Namecheap updated their blog post and removed almost all of the criticized points.
Thanks to @ZackBoehm for saving the original blog post.
Free SSL is Encryption Only
Domain Validation certificates are excellent products, but free DV certs differ from purchased DV certs in key areas.
No, free DV certificates do not differ in any way from paid DV certificates, apart from the price of course. The only thing that’s checked there is the ownership of the domain, nothing more.
Though all SSL provides encryption of data as it passes between websites, free certs provide encryption only.
No, DV certificates provide authentication that you’re talking with the server you intended to talk to, identified by the domain name. That’s why it’s called domain validation.
Free Certifying Authorities (or “CAs”) perform no validation checks on the applying business prior to issuance.
Oh, so we’re now talking about OV (organization validation) and EV (extended validation)? That’s an entirely new point.
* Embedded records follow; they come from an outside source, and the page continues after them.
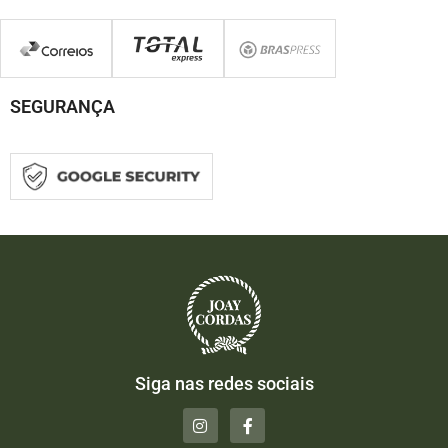
SEGURANÇA
Siga nas redes sociais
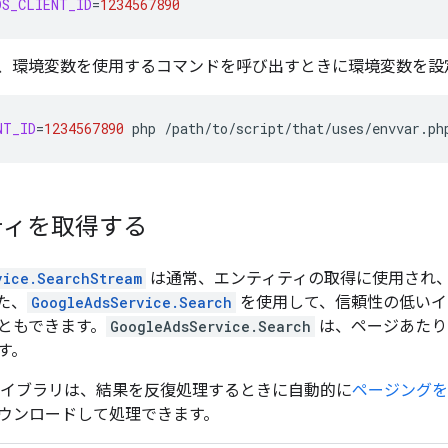
DS_CLIENT_ID
=
1234567890
、環境変数を使用するコマンドを呼び出すときに環境変数を設
NT_ID
=
1234567890
php
ティを取得する
vice.SearchStream
は通常、エンティティの取得に使用され
た、
GoogleAdsService.Search
を使用して、信頼性の低いイ
ともできます。
GoogleAdsService.Search
は、ページあたり 
す。
ライブラリは、結果を反復処理するときに自動的に
ページングを
ウンロードして処理できます。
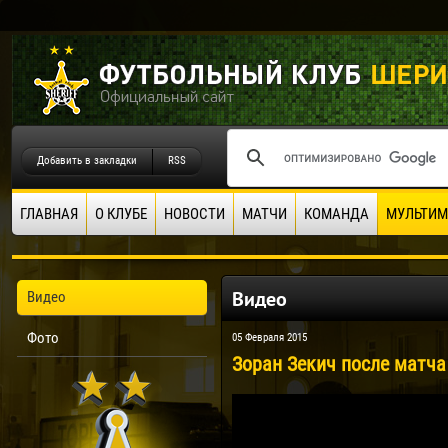
Добавить в закладки
RSS
ГЛАВНАЯ
О КЛУБЕ
НОВОСТИ
МАТЧИ
КОМАНДА
МУЛЬТИМ
Видео
Видео
Фото
05 Февраля 2015
Зоран Зекич после матча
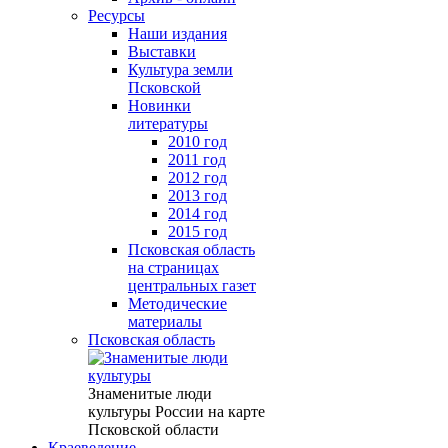
Ресурсы
Наши издания
Выставки
Культура земли
Псковской
Новинки
литературы
2010 год
2011 год
2012 год
2013 год
2014 год
2015 год
Псковская область
на страницах
центральных газет
Методические
материалы
Псковская область
Знаменитые люди
культуры России на карте
Псковской области
Краеведение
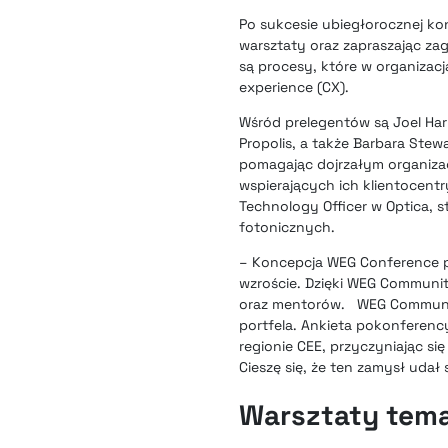
Po sukcesie ubiegłorocznej kon
warsztaty oraz zapraszając za
są procesy, które w organizacj
experience (CX).
Wśród prelegentów są Joel Har
Propolis, a także Barbara Stewa
pomagając dojrzałym organiza
wspierających ich klientocent
Technology Officer w Optica, 
fotonicznych.
– Koncepcja WEG Conference p
wzroście. Dzięki WEG Communit
oraz mentorów. WEG Community
portfela. Ankieta pokonferenc
regionie CEE, przyczyniając s
Cieszę się, że ten zamysł uda
Warsztaty tem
Unfortunately, as the issuing CA has no control over the site on the other side of the certificate, …
Yes, CAs have no control over sites they issue certificates for, that’s good.
… it’s possible that phishing sites and malware scammers will use free SSL to appear legitimate, due to the quick and automated way free certificates are issued.
Yes, that’s possible, but also free CAs check for blacklists currently. In general, CAs issuing DV certificates should do their job and validate if the requester is in control of a domain, not fight in the front line against phishing. There’s a good blog post by Josh Aas in the Let’s Encrypt blog if you want to read further.
If you want free SSL with encryption only, use self-signed certificates and don’t add them to your trust store. Then you have encryption-only SSL.
The Importance of Validation
This is a key distinction – the true value of purchased SSL security arises from knowing that the owner of the cert is who they say they are, not simply that they have control of the domain they applied with.
Yes, absolutely right. DV checks the domain ownership, OV and EV check the actual organization behind.
The following points are all specific to LE (short for Let’s Encrypt), a currently in closed beta CA that will issue free DV certificates.
Short lifetimes – Free certs have 90-day lifetimes, standard. Though future automation may eliminate the need to renew every 90 days, short lifetimes will always mean more potential points of failure.
This is totally wrong. LE does this, but other CAs offer free one year certificates like StartSSL or WoSign.
No wildcards – Free certificates secure single domains only. They cannot secure multiple subdomains of a domain.
Right, there is no wildcard support in the current ACME spec, but this doesn’t mean that it’s not possible in the future. Once added to ACME, CAs like LE will probably support it.
Wrong, they can secure multiple subdomains, currently LE’s limit is 100 domain names per certificate.
Limited flexibility – To use free SSL, you must have root access to your servers and install and run code as a super-user.
Wrong, there are other ACME clients like no-sudo and there’s always the option of a manual issuance with the official LE client.
Additionally, free CAs place restrictions on issuing certs for domains that have existing certs from other CAs.
You totally didn’t get the point of that. This is LE specific and is a protection that all CAs should probably have, would really reduce the number of mis-issued certificates. You can always issue certificates, even if there’s already a service running by proving prove of ownership of the corresponding private key.
Build Trust with Purchased SSL
The paragraph is basically fine. Use OV and EV certificates and pay for them to improve trust and reduce the risk of forgery. But:
The levels of encryption, validation, and trust that business and commerce websites require are available only with purchased SSL.
Wrong, the encryption doesn’t depend on the certificate at all.
Seems like this post tries to defend Namecheap’s SSL business while arguing against Let’s Encrypt without even mentioning it. Let’s Encrypt will be in public beta on December 3rd. I hope it will increase the use of encryption and authentication in our today’s internet and make it more secure.